Research

Machine learning methods, and deep neural networks in particular, have led to drastic improvements in many fields of technology. We complement these data-driven methods with model-based approaches to statistical signal processing in order to solve a wide range of speech and audio signal processing tasks in innovative ways.

Spoken language is the most important communication medium for humans, especially for (tele)communication over a distance. Speech is also increasingly being used to communicate with machines. For this to function reliably, flexibly and robustly, the recorded speech signal must be freed from external influences. The term speech signal enhancement covers methods for noise suppression, de-sounding or disentangling speech mixtures of several speakers, while speech recognition refers to its transcription, i.e. the conversion into a form that can be read by a computer. We are active in all these fields, often in cooperation with well-known international companies. A special feature of our research is that we skilfully combine machine learning methods with classical methods of statistical signal processing in order to arrive at more robust, energy-efficient and explainable solutions than would be possible with purely data-driven machine learning methods.

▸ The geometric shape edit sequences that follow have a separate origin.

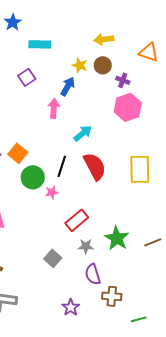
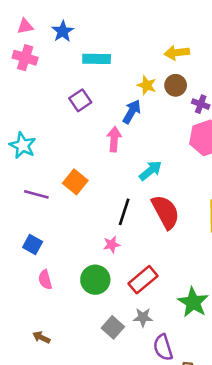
orange square: (18, 153) -> (75, 182), moved
green circle: (33, 177) -> (95, 280), moved
gray star: (86, 246) -> (143, 317), moved

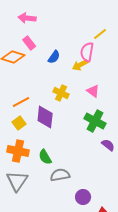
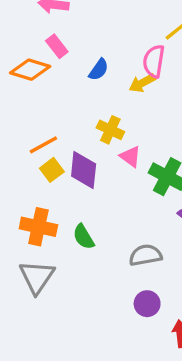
pink triangle: (93, 91) -> (130, 157), moved
yellow square: (19, 123) -> (52, 170), moved
gray semicircle: (60, 175) -> (145, 255), moved

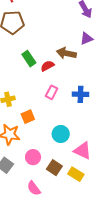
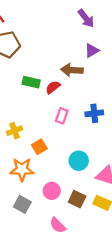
green rectangle: (29, 59) -> (31, 82), turned -35

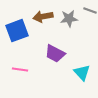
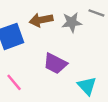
pink line: (20, 70) -> (14, 82), turned 42

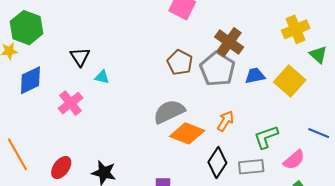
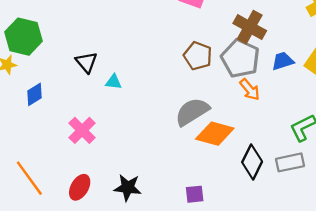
blue diamond: (30, 80) -> (35, 94), size x0.7
pink cross: (70, 103) -> (82, 130), moved
orange arrow: (225, 121) -> (250, 89), moved, turned 115

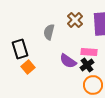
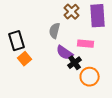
gray semicircle: (49, 32) -> (55, 31), moved
black cross: (87, 65) -> (75, 63), moved

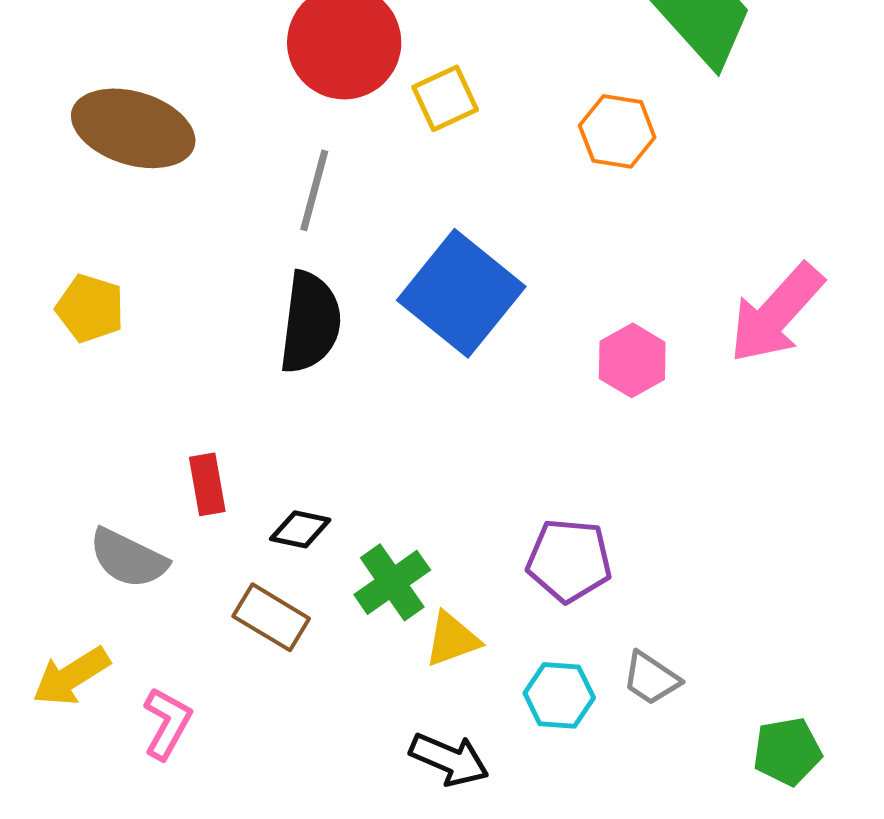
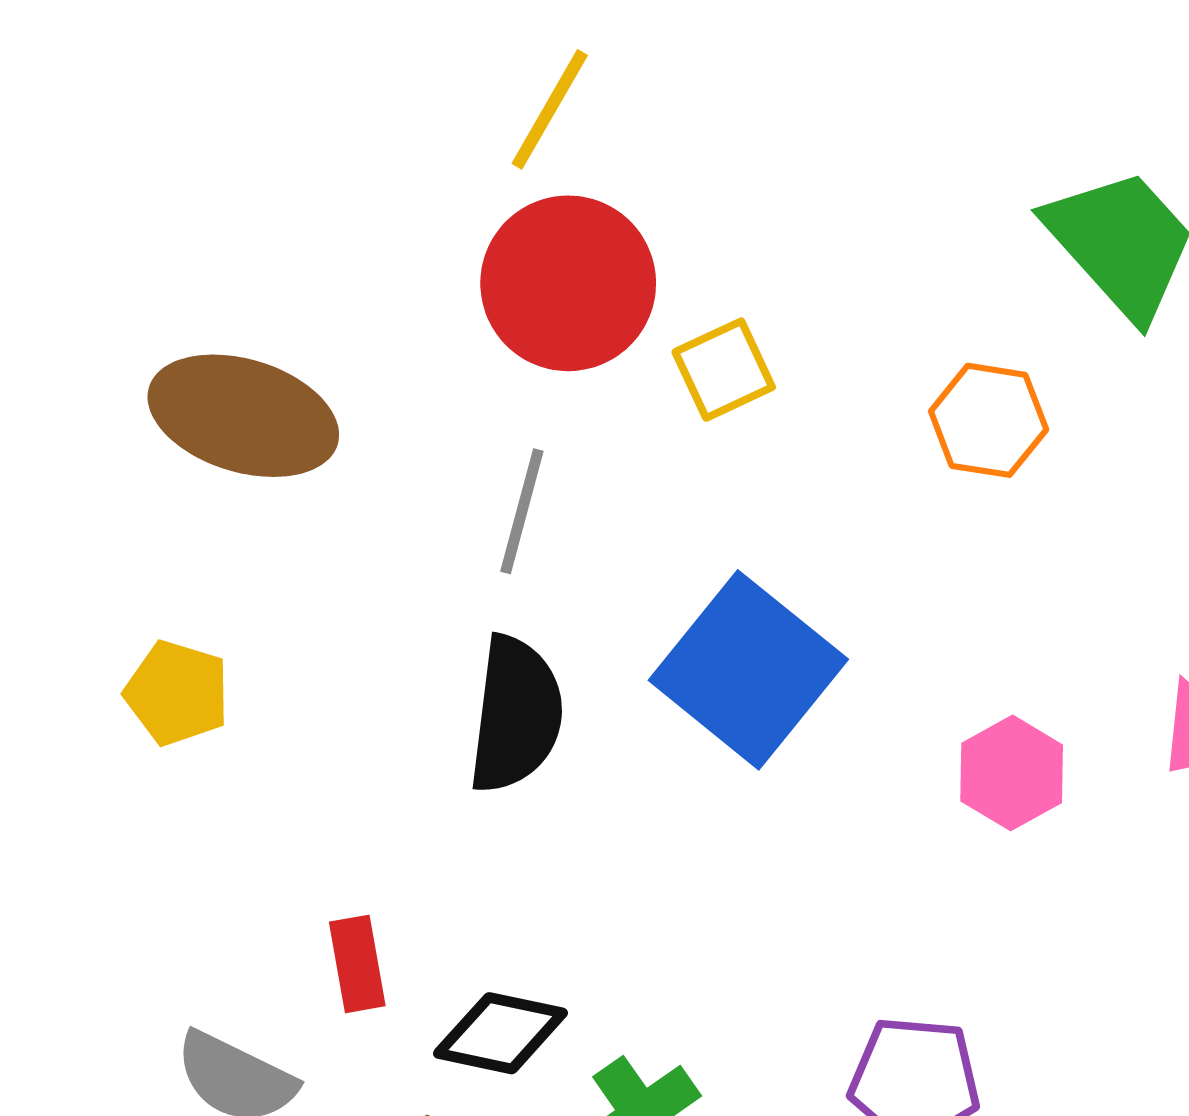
black diamond: (300, 529) -> (500, 1033), size x1.4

Speech is a fascinating signal because, in addition to the content, i.e. the information about what is being spoken, it also contains a great deal of information about who is speaking and in what environment. Phonetics research investigates, among other things, which acoustic characteristics are used to convey certain para- and extralinguistic information that provides insight into the state of the speaker and the environment. We believe that these research questions can be investigated in a novel way using the possibilities offered by today's machine learning methods for the targeted manipulation of speech signals. To this end, we are collaborating with phoneticians at Bielefeld University in a DFG project and as part of the Transregio TRR 318 "Constructing Explainability".

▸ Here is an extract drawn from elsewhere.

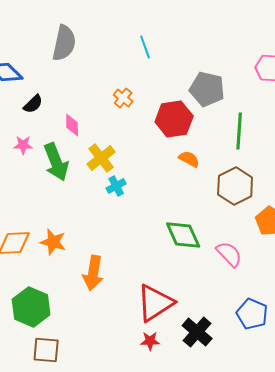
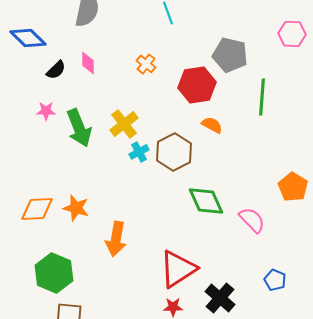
pink diamond: (72, 125) -> (88, 63), moved
brown hexagon: (235, 186) -> (174, 152), moved
blue pentagon: (252, 314) -> (275, 280), size x0.7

In our daily lives, we are surrounded by a multitude of sounds and other acoustic signals. Often unconsciously, we analyse these signals to form an idea of the environment and the activities in it. A technical system with similar capabilities would have a wide range of applications, for example for assistance systems, intelligent control systems or to support environmental perception in autonomous driving. Together with colleagues from other German universities, we are researching so-called acoustic sensor networks as part of a DFG Research Unit, which record, clean and classify acoustic signals via distributed sensor nodes in order to realise the above applications.